Could MSMEs lead the way for India to finally make the leap from a developing to a developed nation?
As things stand now, the World Bank recognizes India as a “global player” because of our economic growth, but as the numbers indicate, we still have a long way to go before entering the developed world.
According to the World Bank report, India’s GDP growth has slowed down to 5.7% in Q1 FY17/18. After seeing a steady decline in poverty and an 8% GDP in FY16/17 – alongwith an increase in public and private consumption – we’re still not seeing a rise in overall demand and investments have remained weak.
And as far as expected growth is concerned, experts are projecting that the Indian economy will rebound to 7% for FY17/18. However, in order to bridge this gap, we’ll need to focus on encouraging higher private investments especially for MSMEs, i.e. an arena where NBFC’s have been quick to step in and fuel the necessary growth.
In comparison with the developed world, India is still very much a consumption-led economy, influenced by progress at the rural and agricultural level. Our advantage lies in our demographic dividends – with over 65% of the population aged below 35, we have immense potential for supplying an enormous workforce in the next decade.
The flip side of our advantage is that this workforce needs to be equipped with the adequate skills required to contribute to economic growth. And despite the advent of machines, we’re still struggling with achieving large-scale automation.
Which, once again, highlights the necessity of bridging the gap towards becoming a developed nation.
Could MSMEs Unlock the Door?
Over time, MSMEs have more than proven themselves to be the bedrock of the Indian economy.
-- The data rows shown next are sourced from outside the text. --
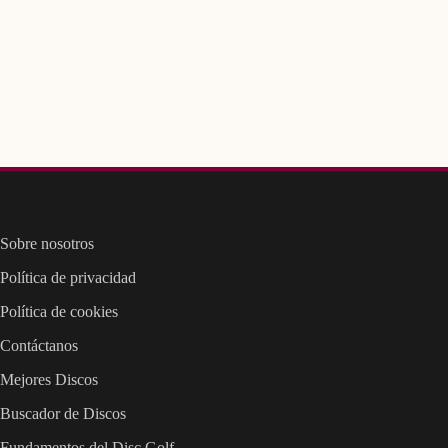
Sobre nosotros
Política de privacidad
Política de cookies
Contáctanos
Mejores Discos
Buscador de Discos
Fundamentos del Disc Golf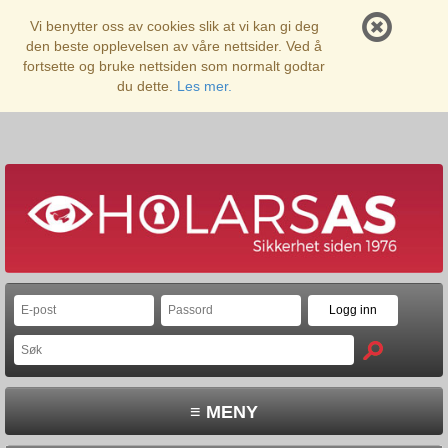
Vi benytter oss av cookies slik at vi kan gi deg
den beste opplevelsen av våre nettsider. Ved å
fortsette og bruke nettsiden som normalt godtar
du dette.
Les mer.
≡ MENY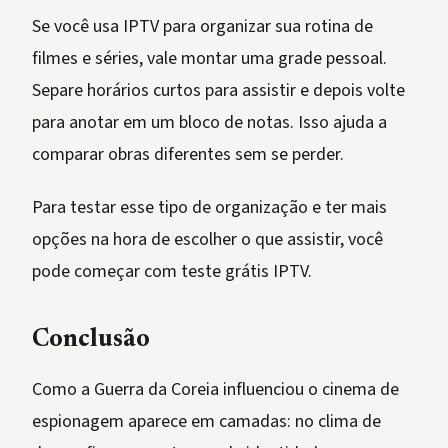
Se você usa IPTV para organizar sua rotina de
filmes e séries, vale montar uma grade pessoal.
Separe horários curtos para assistir e depois volte
para anotar em um bloco de notas. Isso ajuda a
comparar obras diferentes sem se perder.
Para testar esse tipo de organização e ter mais
opções na hora de escolher o que assistir, você
pode começar com teste grátis IPTV.
Conclusão
Como a Guerra da Coreia influenciou o cinema de
espionagem aparece em camadas: no clima de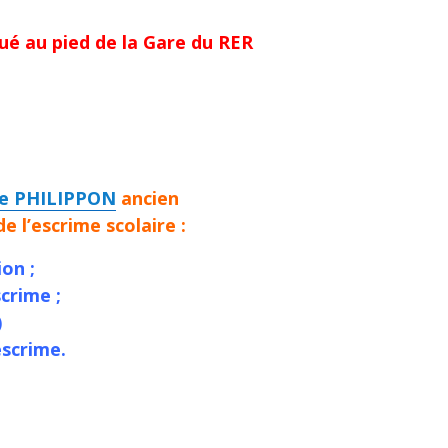
tué au pied de la Gare du RER
re PHILIPPON
ancien
 l’escrime scolaire :
on ;
crime ;
)
escrime.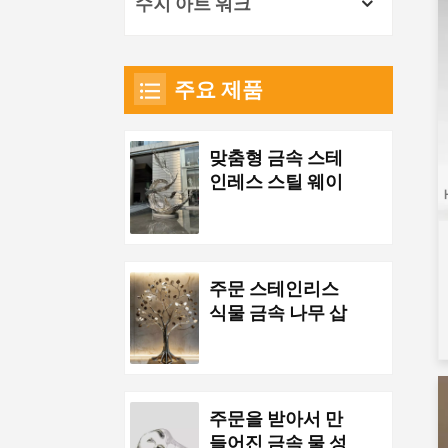
수지 아트 워크
주요 제품
맞춤형 금속 스테
인레스 스틸 웨이
브 조각품
주문 스테인리스
식물 금속 나무 삽
화
주문을 받아서 만
들어진 금속 물 성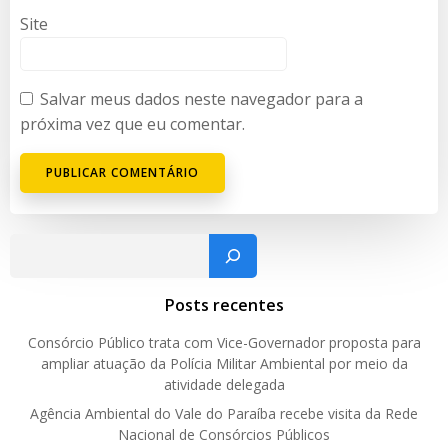
Site
Salvar meus dados neste navegador para a
próxima vez que eu comentar.
Pesquisar
Posts recentes
Consórcio Público trata com Vice-Governador proposta para
ampliar atuação da Polícia Militar Ambiental por meio da
atividade delegada
Agência Ambiental do Vale do Paraíba recebe visita da Rede
Nacional de Consórcios Públicos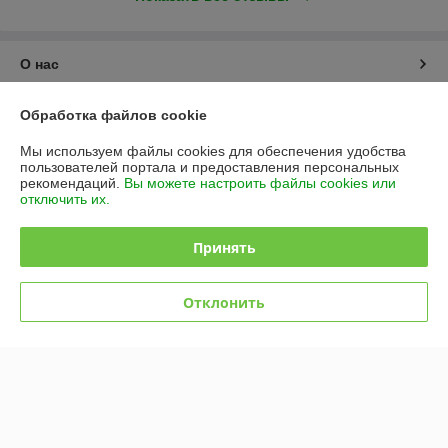
О нас
Контакты
Обработка файлов cookie
Мы используем файлы cookies для обеспечения удобства
Доставка и оплата
пользователей портала и предоставления персональных
рекомендаций.
Вы можете настроить файлы cookies или
отключить их.
График работы
Принять
Полная версия сайта
Политика обработки cookies
Отклонить
Сайт создан на платформе Deal.by
Информация для покупателя
Юридическое лицо:
ООО "БЕЛЗАБОР БАЙ"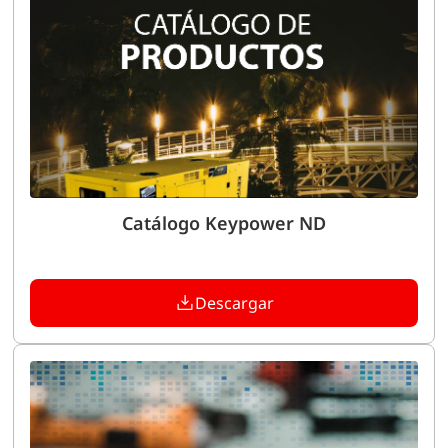
Catálogo Keypower ND
Descargar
There are over 50 million MSMEs operating in India today and their impact on the Indian landscape is well-acknowledged; they’re providing goods and services and the human resources to fuel large-scale development.
MSMEs contribute approximately 8% to the National GDP, 40% to exports, and as fully contributing members of a dynamic economy, they collectively provide sustainable and large-scale employment to the Indian workforce; they are the 2nd largest employers of the country, coming in right below Agriculture.
According to the 2017-18 MSME Annual Report released by the Government of India, this sector “contributes significantly in the economic and social development of the country by fostering entrepreneurship and generating largest employment opportunities at comparatively lower capital cost.”
However, their contributions to the Indian economy will require dedicated investments for technology, skill upgrades, and a rigorous education of establishing quality standards.
While India’s growth – fueled in an environment with significant economic contributions are made by MSMEs and our exponential workforce – is imminent, the fact remains we have a lot of work to do before both halves can successfully leverage their inherent potential.
As a country, we must prioritize building a strong bridge between the enterprises and the workforce before we can fully rely on them as launchpads for India’s entry into the developed world.